Cop killers bullets, armor piercing ammo, Teflon coated pieces of metal designed for the sole purpose of ending life, designed to rip through the vest that officers like my husband strap to their chest every shift, fulfilled their devastating purpose one week ago in Moncton, New Brunswick. My children had no idea why I sobbed that day. They didn’t understand why we wore red on the day of those officers funerals, and they certainly don’t realize how dangerous their father’s job is. Death is still an abstract idea to my kids, the oldest of which is six years old, and murder is a concept that is difficult for anyone to grasp. Still, it’s a reality I live with every time my husband dons his uniform, one I’ve experienced first hand.
I was six weeks pregnant with my first child. I was 24 years old, and I was preparing to become a mother. My fiance had been at work for over 12 hours already and I was beginning to get nervous. I know his job entails overtime more often than not; to Serve and Protect is a promise to strangers, a promise that consistently means I eat dinner alone so that others – so that you – can eat yours safely with your loved ones. So I waited.
When the phone rang relief washed over me. Maybe he’d been held up at a car crash, or a domestic dispute, or maybe he was catching up on paperwork. “Private Number” the call display read. I picked it up and cheerily answered, “Hi babe!” There was a pause on the other end, a sharp intake of breath.
“Is this Carrie”? the voice asked. My stomach slid into my throat.
“Yes” I whispered.
“This is Acting Corporal (Redacted) with the RCMP. I’m phoning to inform you that Constable ‘Scott’ has been involved in a shooting”
My heart beat furiously, the roar of its rising pulse filled my ears and I fought off a wave of nausea.
“oh” was all I managed to say.
“From the information I have gathered your fiance wasn’t injured, but he has volunteered to stay out there until the perpetrator is caught. I’ll contact you with any new developments”.
And just like that I knew. I knew that I was marrying a man whose job was a calling he would always answer, no matter the consequences.
I could give you the details.
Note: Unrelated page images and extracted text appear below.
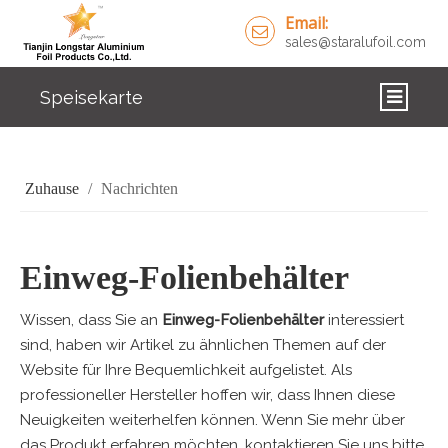
Email:
sales@staralufoil.com
Speisekarte
ZUHAUSE
Zuhause
/
Nachrichten
PRODUKTE
ÜBER UNS
Einweg-Folienbehälter
LÖSUNGEN
Wissen, dass Sie an
Einweg-Folienbehälter
interessiert
NACHRICHTEN
sind, haben wir Artikel zu ähnlichen Themen auf der
Website für Ihre Bequemlichkeit aufgelistet. Als
KONTAKTIERE UNS
professioneller Hersteller hoffen wir, dass Ihnen diese
Neuigkeiten weiterhelfen können. Wenn Sie mehr über
das Produkt erfahren möchten, kontaktieren Sie uns bitte.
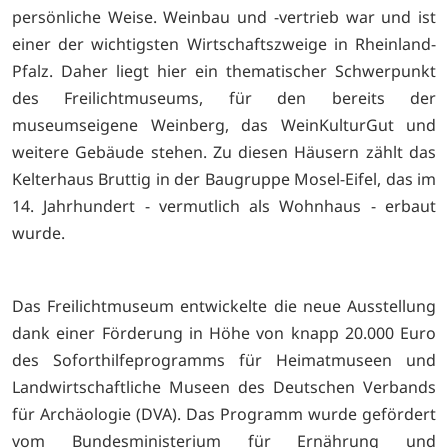
persönliche Weise. Weinbau und -vertrieb war und ist
einer der wichtigsten Wirtschaftszweige in Rheinland-
Pfalz. Daher liegt hier ein thematischer Schwerpunkt
des Freilichtmuseums, für den bereits der
museumseigene Weinberg, das WeinKulturGut und
weitere Gebäude stehen. Zu diesen Häusern zählt das
Kelterhaus Bruttig in der Baugruppe Mosel-Eifel, das im
14. Jahrhundert - vermutlich als Wohnhaus - erbaut
wurde.
Das Freilichtmuseum entwickelte die neue Ausstellung
dank einer Förderung in Höhe von knapp 20.000 Euro
des Soforthilfeprogramms für Heimatmuseen und
Landwirtschaftliche Museen des Deutschen Verbands
für Archäologie (DVA). Das Programm wurde gefördert
vom Bundesministerium für Ernährung und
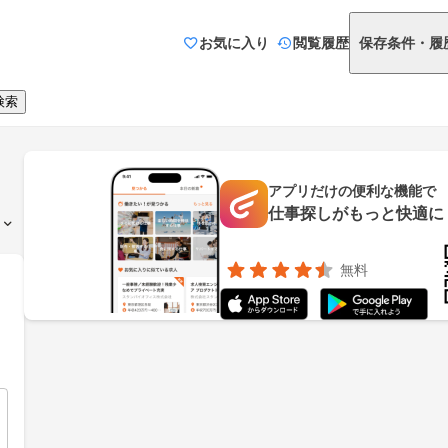
お気に入り
閲覧履歴
保存条件・履
検索
アプリだけの便利な機能で
仕事探しがもっと快適に
無料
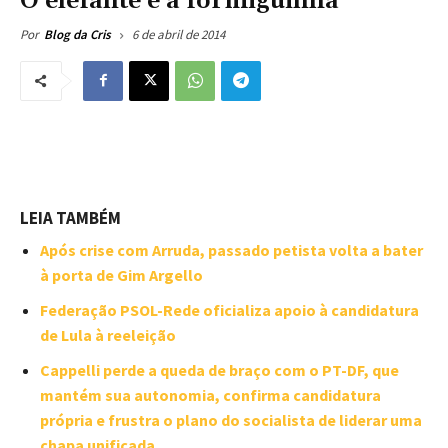
O elefante e a formiguinha
6 de abril de 2014
Por
Blog da Cris
LEIA TAMBÉM
Após crise com Arruda, passado petista volta a bater
à porta de Gim Argello
Federação PSOL-Rede oficializa apoio à candidatura
de Lula à reeleição
Cappelli perde a queda de braço com o PT-DF, que
mantém sua autonomia, confirma candidatura
própria e frustra o plano do socialista de liderar uma
chapa unificada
I could tell you that a stolen car was merely a prelude to the attempted murder of two officers. I could tell you that he dodged the bullets meant to kill him because body armor isn’t meant to save but merely assist in the possibility of survival. I could tell you how he hurt his knee diving into a ditch as a madman tried in vain to make me a widow before I was married and to make my son fatherless before his heart was even developed enough to feel it. Instead, I’ll tell you that he volunteered to serve and protect after his shift was over. I’ll tell you that he’d do it again.
I cried that day those officers were gunned down. I cried for days afterwards as well. I cried for the women made widows and the children made orphaned from their father. I cried out of relief that it hadn’t been his call to take and I cried because one day it might.